Tally every line of the listing below that holds "marron", then give the tally alone.

-----

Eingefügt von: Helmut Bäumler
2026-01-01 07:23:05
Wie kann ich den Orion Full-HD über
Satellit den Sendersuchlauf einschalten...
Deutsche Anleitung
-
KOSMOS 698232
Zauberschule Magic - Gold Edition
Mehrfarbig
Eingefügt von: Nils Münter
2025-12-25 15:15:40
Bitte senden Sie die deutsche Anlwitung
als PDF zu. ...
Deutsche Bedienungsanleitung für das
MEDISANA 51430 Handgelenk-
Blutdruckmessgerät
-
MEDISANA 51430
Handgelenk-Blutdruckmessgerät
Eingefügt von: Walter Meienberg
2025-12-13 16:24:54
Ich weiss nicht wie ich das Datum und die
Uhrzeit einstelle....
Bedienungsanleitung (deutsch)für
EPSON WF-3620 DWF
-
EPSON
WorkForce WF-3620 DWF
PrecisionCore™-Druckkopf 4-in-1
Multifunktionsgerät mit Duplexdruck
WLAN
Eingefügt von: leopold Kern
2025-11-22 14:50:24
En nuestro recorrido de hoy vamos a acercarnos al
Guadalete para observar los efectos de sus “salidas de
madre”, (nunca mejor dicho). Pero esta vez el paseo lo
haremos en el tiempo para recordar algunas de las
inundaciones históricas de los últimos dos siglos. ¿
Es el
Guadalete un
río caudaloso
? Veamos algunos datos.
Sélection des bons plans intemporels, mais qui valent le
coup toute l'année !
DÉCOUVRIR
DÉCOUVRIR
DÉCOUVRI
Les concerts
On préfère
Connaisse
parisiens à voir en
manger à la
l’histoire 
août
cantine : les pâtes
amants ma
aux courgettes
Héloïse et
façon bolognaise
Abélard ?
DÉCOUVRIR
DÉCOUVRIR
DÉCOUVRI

-----

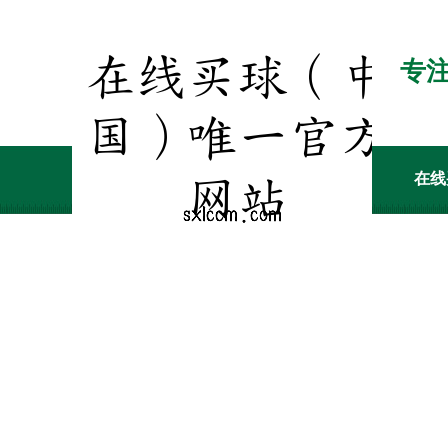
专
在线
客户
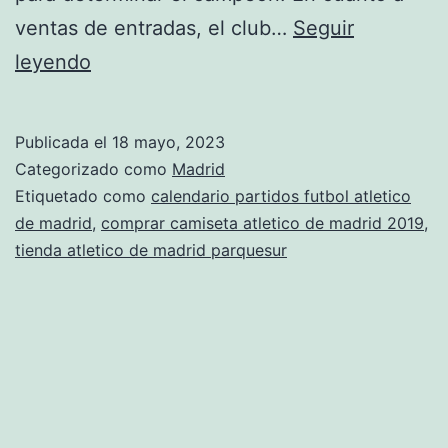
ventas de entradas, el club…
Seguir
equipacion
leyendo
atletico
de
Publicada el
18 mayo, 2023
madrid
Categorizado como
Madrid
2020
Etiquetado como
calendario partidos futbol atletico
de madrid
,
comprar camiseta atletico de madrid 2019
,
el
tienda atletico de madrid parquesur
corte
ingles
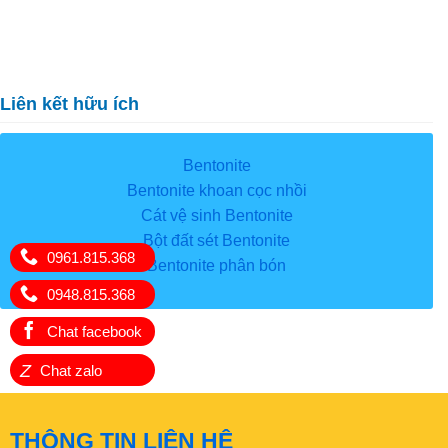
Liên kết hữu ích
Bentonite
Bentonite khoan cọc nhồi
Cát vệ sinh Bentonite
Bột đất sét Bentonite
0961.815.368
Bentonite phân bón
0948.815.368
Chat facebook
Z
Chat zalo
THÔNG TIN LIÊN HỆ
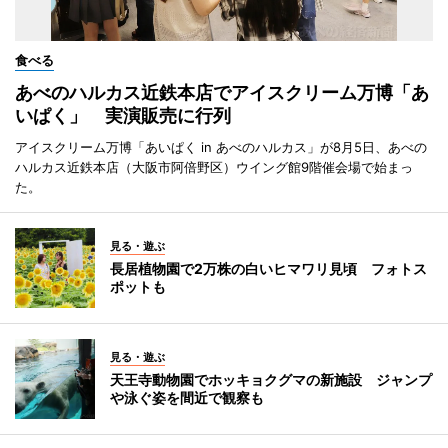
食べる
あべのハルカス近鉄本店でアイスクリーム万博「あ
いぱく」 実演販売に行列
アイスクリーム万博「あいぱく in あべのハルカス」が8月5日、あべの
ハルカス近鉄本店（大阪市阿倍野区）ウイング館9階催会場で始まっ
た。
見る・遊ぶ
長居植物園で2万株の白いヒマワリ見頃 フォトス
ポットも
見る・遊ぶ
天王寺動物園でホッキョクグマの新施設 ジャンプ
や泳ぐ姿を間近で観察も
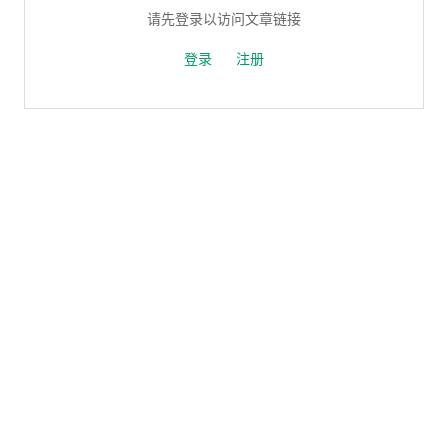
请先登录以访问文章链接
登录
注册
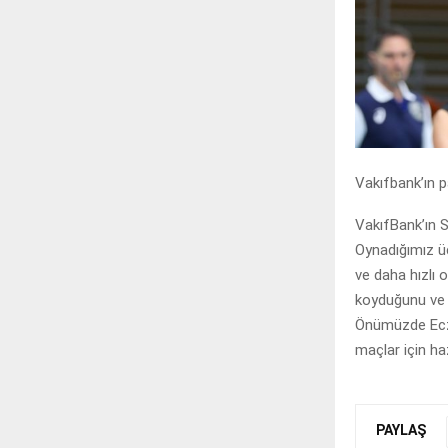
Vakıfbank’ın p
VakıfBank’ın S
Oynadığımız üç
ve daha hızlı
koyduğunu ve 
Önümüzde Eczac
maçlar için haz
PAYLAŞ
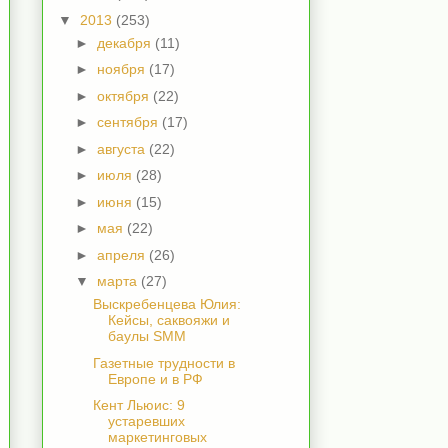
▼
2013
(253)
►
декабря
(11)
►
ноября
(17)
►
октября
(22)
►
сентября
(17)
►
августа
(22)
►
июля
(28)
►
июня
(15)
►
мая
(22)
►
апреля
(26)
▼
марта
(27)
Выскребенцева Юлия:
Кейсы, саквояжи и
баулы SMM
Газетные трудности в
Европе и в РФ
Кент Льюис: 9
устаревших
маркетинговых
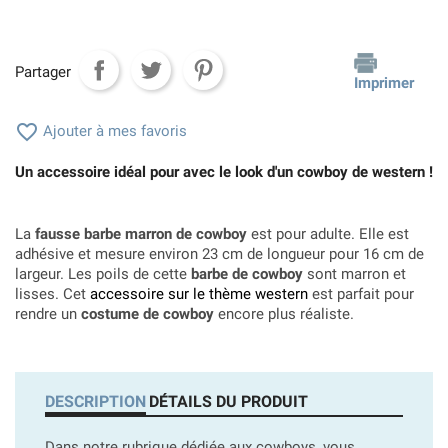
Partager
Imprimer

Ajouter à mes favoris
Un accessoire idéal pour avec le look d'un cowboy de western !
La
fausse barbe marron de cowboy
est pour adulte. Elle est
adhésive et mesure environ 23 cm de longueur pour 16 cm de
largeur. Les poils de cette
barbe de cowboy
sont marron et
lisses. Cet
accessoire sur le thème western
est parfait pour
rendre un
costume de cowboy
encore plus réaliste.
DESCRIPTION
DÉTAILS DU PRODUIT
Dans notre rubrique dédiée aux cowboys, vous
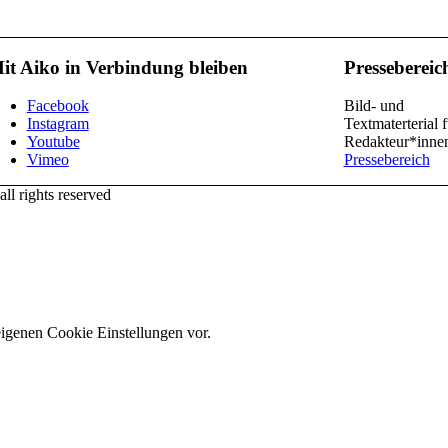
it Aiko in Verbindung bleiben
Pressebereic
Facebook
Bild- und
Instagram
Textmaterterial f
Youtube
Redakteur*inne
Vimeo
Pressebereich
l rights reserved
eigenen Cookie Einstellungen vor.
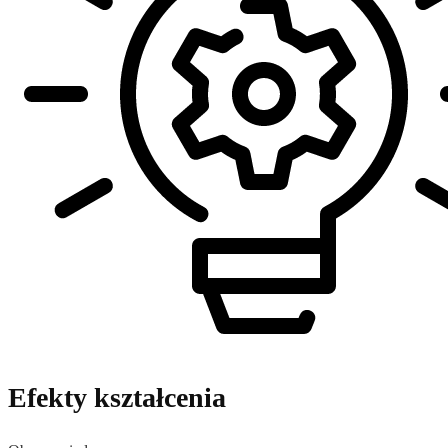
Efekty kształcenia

-----

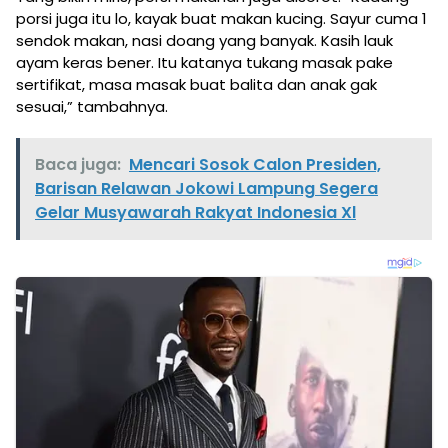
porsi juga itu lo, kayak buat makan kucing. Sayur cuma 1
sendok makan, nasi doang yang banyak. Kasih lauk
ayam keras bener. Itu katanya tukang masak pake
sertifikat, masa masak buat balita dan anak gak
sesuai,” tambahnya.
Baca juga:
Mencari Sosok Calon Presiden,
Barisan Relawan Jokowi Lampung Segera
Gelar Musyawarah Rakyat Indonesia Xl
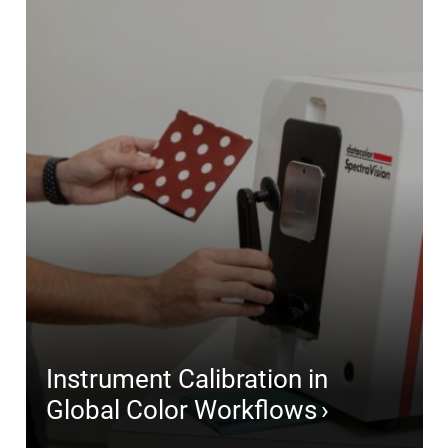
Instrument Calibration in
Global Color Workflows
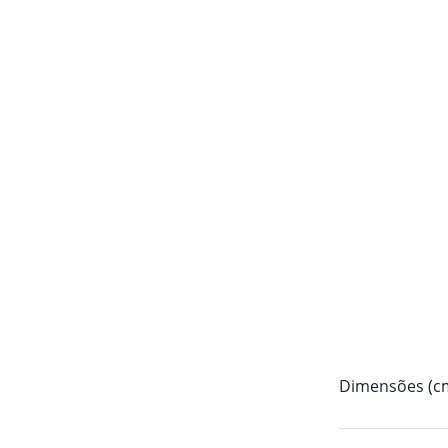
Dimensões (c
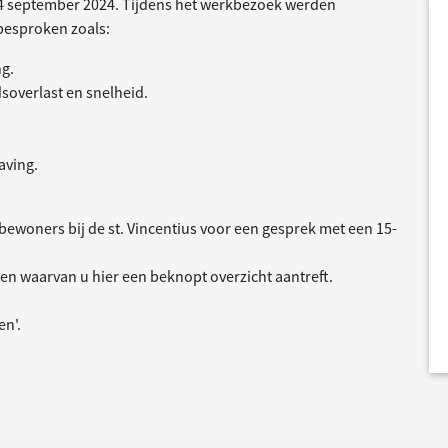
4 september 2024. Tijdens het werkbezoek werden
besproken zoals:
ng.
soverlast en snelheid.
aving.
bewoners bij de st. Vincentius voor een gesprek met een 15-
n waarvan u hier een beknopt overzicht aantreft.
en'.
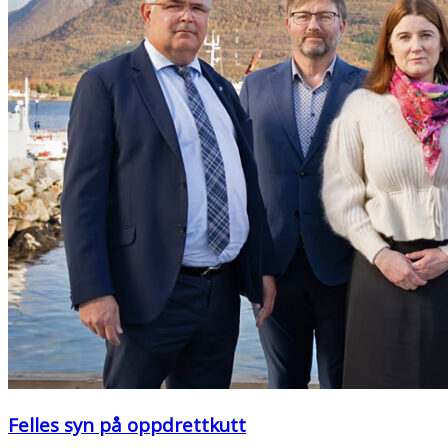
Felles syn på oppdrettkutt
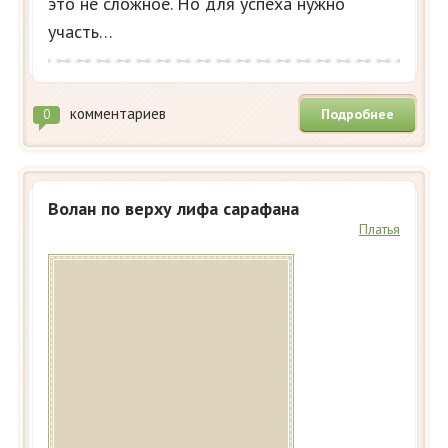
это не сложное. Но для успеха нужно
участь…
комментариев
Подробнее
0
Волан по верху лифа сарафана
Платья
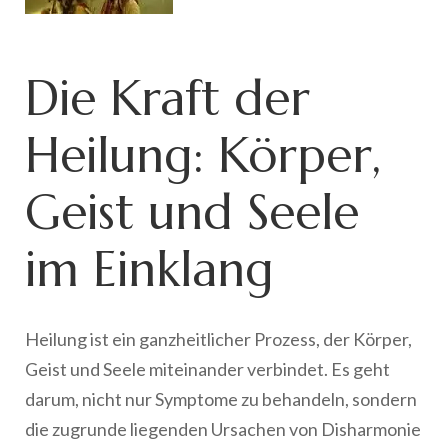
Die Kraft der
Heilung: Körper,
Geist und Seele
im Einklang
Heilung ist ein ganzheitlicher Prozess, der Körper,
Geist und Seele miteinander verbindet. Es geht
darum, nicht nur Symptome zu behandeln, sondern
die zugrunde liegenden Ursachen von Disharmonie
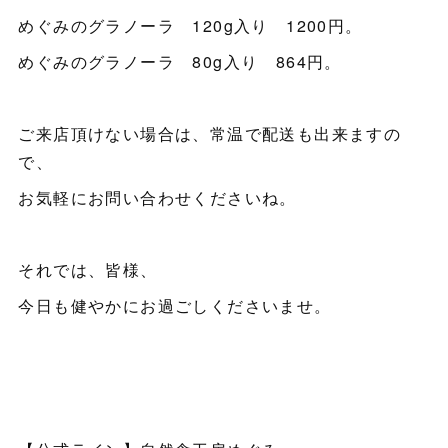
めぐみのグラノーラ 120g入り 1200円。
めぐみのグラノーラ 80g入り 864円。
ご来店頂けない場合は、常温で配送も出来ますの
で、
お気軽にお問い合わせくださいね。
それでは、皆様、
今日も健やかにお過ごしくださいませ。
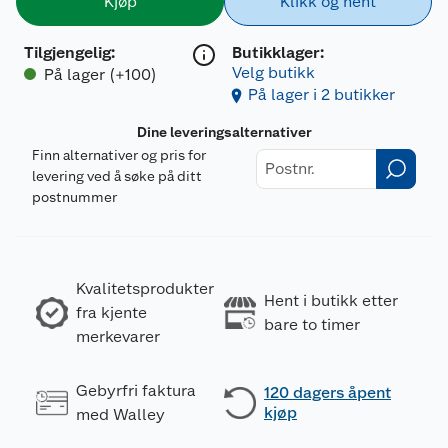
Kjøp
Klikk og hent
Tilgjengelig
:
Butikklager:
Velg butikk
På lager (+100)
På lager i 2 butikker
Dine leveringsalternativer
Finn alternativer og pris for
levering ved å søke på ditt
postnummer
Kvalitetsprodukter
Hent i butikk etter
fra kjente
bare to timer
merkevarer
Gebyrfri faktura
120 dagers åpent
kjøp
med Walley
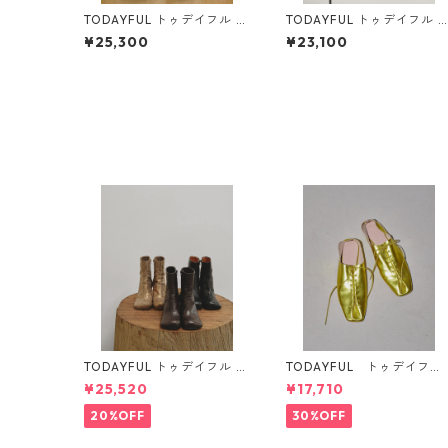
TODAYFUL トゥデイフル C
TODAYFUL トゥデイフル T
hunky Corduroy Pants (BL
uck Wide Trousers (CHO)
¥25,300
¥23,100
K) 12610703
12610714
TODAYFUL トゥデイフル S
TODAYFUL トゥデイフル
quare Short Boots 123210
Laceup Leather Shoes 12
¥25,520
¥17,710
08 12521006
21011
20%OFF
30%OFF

-----

▸ Exercise response
2